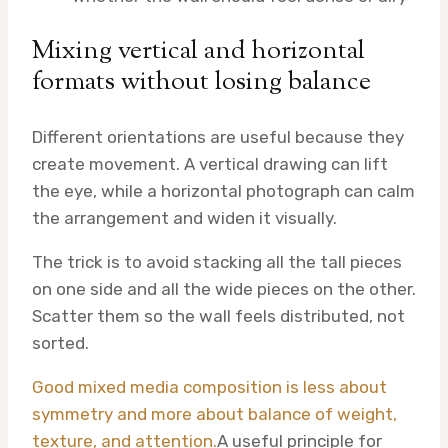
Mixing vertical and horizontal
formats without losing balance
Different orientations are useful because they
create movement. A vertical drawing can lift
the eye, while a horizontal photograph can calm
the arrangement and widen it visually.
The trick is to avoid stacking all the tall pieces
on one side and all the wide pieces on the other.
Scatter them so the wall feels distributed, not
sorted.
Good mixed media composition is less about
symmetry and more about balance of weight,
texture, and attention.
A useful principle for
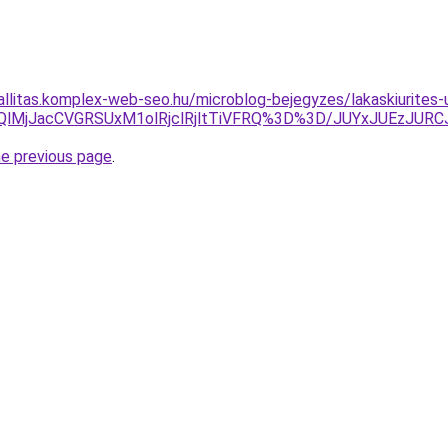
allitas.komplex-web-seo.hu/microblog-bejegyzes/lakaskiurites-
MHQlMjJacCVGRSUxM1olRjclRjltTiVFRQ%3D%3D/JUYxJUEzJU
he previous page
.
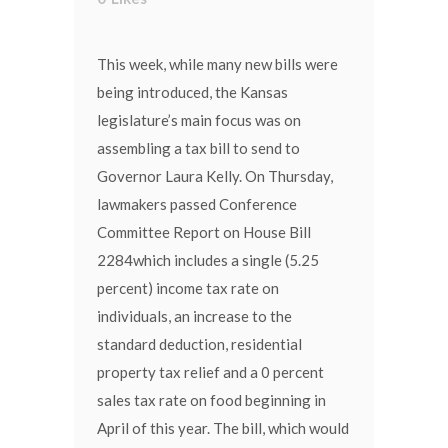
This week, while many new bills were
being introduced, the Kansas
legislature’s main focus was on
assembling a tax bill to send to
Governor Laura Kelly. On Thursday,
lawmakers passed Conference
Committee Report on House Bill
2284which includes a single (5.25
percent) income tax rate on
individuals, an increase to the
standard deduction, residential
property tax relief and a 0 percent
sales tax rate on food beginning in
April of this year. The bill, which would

---*---

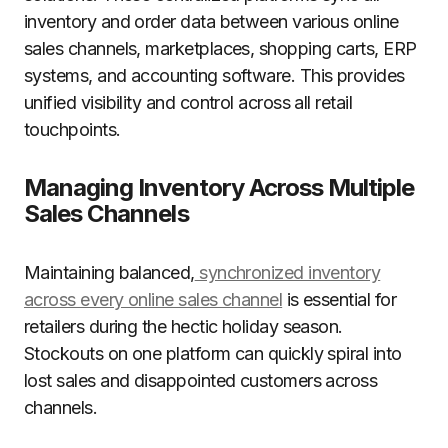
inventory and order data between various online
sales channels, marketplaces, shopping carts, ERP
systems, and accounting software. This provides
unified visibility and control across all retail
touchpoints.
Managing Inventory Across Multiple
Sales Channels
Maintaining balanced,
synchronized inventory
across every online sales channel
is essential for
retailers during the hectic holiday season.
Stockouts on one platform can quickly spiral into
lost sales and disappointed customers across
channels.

---*---

## EXERCISE PROMPT
Determine how many lines of the data include the word "vertical". Reply with the count and no other text.

## OUTPUT FOR THIS EXERCISE
2